- WORK ORDER
From the records below, output exactly the lines running from the line containing "Tampaknya, Kemkominfo belum sepenuhnya mela" through the line containing "lebih cepat meres", and no others.

Transcribed page contents

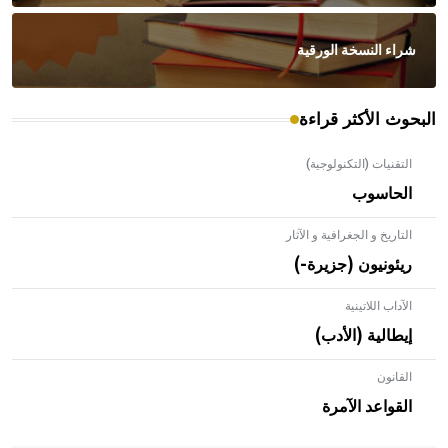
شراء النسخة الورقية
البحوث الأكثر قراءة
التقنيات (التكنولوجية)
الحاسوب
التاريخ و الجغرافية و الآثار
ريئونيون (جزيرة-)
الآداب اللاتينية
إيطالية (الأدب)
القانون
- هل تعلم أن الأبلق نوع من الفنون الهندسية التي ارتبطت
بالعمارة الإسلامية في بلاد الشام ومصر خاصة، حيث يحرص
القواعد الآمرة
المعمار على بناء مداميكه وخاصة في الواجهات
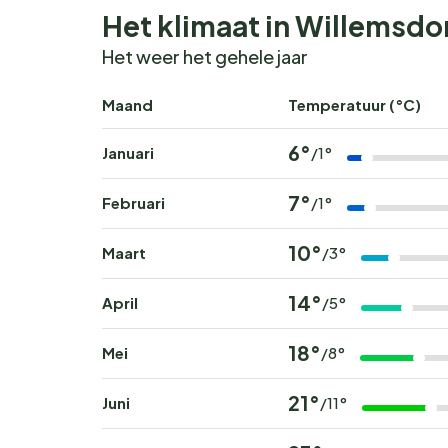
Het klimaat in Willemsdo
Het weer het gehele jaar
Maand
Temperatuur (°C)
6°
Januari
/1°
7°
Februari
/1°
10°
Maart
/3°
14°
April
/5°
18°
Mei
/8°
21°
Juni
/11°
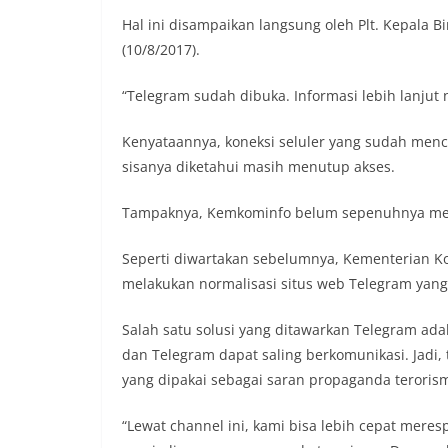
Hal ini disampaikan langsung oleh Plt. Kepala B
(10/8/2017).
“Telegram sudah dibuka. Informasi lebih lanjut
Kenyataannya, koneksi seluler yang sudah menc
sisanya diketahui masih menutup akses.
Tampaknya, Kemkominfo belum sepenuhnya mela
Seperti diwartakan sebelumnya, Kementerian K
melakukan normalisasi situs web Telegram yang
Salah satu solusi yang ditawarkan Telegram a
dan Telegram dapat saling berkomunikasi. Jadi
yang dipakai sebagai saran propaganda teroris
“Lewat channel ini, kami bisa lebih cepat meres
---
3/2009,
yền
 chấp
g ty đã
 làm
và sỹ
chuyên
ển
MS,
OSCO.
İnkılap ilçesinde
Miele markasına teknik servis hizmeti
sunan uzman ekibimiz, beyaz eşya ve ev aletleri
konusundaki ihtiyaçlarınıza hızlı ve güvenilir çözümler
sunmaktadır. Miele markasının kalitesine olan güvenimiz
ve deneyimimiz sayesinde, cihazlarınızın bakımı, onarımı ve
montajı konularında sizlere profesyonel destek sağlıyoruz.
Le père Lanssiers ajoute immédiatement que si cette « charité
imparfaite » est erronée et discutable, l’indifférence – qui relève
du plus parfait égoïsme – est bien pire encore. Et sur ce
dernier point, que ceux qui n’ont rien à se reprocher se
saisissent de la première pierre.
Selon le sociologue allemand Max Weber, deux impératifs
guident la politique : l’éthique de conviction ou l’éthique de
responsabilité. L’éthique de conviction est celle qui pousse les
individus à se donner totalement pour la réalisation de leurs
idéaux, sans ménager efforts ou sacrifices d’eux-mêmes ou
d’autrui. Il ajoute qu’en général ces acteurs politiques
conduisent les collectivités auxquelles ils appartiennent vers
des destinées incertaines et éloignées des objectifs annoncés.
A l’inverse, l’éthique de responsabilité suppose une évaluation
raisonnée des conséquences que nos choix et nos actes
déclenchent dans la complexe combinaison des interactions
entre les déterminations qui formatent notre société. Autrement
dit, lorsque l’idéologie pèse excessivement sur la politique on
...
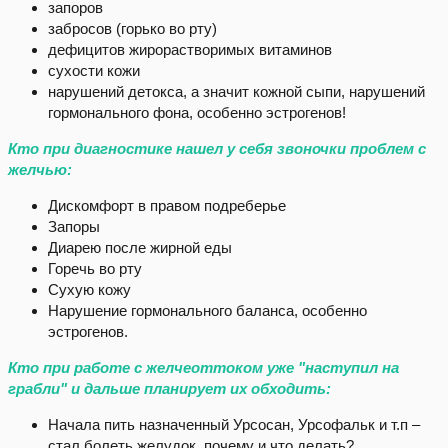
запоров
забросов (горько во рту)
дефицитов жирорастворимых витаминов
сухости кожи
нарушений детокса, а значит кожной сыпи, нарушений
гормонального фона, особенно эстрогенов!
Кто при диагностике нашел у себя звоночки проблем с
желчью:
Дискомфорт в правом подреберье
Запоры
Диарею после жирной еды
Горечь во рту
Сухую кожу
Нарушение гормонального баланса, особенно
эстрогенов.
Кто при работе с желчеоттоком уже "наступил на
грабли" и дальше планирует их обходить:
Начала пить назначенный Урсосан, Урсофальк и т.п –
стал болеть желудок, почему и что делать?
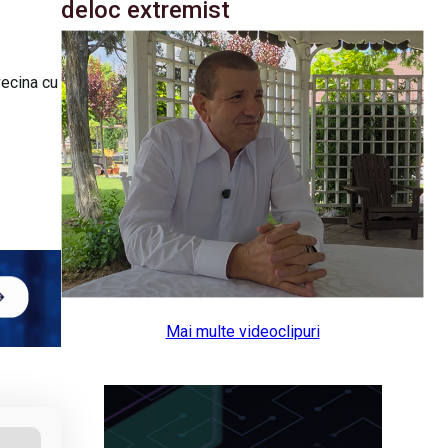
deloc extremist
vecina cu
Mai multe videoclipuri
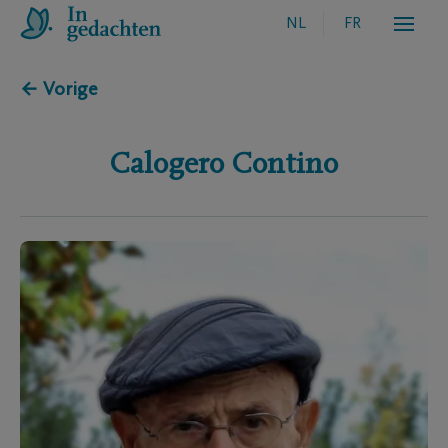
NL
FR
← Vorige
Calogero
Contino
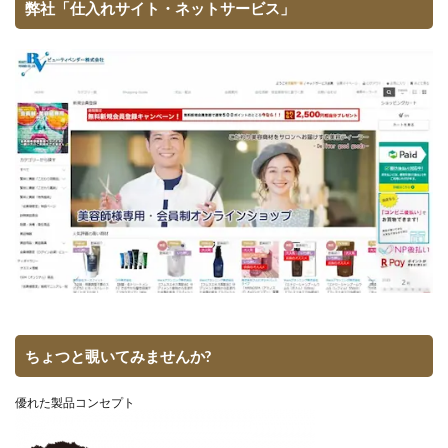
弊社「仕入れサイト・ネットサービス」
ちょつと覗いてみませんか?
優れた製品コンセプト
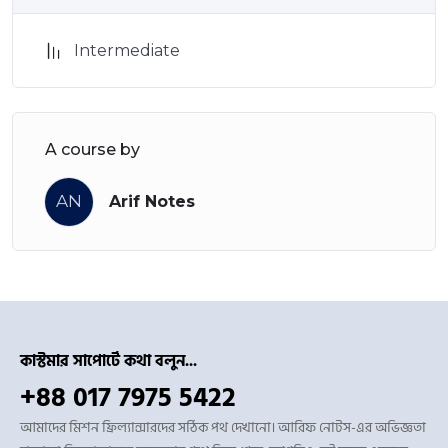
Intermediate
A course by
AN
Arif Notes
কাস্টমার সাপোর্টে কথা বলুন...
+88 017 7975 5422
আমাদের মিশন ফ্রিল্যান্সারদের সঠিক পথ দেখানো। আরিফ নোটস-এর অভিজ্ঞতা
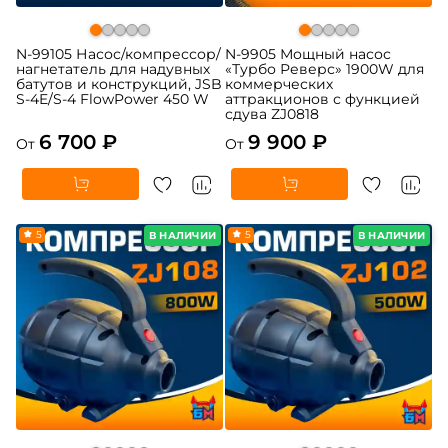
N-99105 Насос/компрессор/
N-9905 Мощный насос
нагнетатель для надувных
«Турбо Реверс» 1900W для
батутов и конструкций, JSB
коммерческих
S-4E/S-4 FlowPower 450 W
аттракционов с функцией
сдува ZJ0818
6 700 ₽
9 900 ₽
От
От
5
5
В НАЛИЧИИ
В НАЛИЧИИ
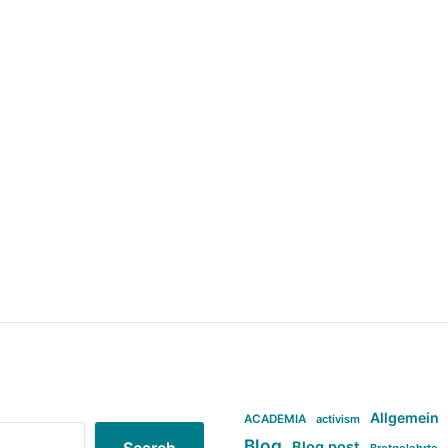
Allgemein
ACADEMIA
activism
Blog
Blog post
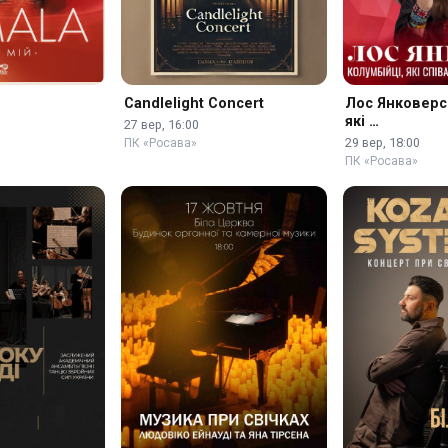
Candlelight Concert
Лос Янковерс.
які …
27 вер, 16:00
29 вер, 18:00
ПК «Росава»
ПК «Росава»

- SOLUTION TO THE PROBLEM
Tampaknya, Kemkominfo belum sepenuhnya mela
Seperti diwartakan sebelumnya, Kementerian K
melakukan normalisasi situs web Telegram yang
Salah satu solusi yang ditawarkan Telegram a
dan Telegram dapat saling berkomunikasi. Jadi
yang dipakai sebagai saran propaganda teroris
“Lewat channel ini, kami bisa lebih cepat meres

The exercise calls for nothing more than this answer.